- TASK DETAILS: What is needed is a word-for-word copy of the listing below, without pictures.

- SOURCE RECORDS:
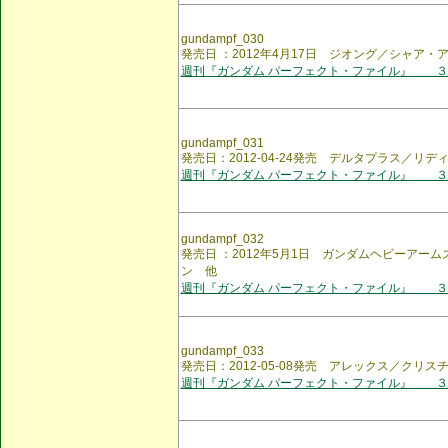
gundampf_030
発売日 ：2012年4月17日 ジオング／シャア・
週刊『ガンダム パーフェクト・ファイル』 ３
gundampf_031
発売日：2012-04-24発売 デルタプラス／リ
週刊『ガンダム パーフェクト・ファイル』 ３
gundampf_032
発売日 ：2012年5月1日 ガンダムヘビーアー
ン 他
週刊『ガンダム パーフェクト・ファイル』 ３
gundampf_033
発売日：2012-05-08発売 アレックス／クリ
週刊『ガンダム パーフェクト・ファイル』 ３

- RESULT BELOW:
gundampf_030
発売日 ：2012年4月17日 ジオング／シャア・
週刊『ガンダム パーフェクト・ファイル』 ３
gundampf_031
発売日：2012-04-24発売 デルタプラス／リ
週刊『ガンダム パーフェクト・ファイル』 ３
gundampf_032
発売日 ：2012年5月1日 ガンダムヘビーアー
ン 他
週刊『ガンダム パーフェクト・ファイル』 ３
gundampf_033
発売日：2012-05-08発売 アレックス／クリ
週刊『ガンダム パーフェクト・ファイル』 ３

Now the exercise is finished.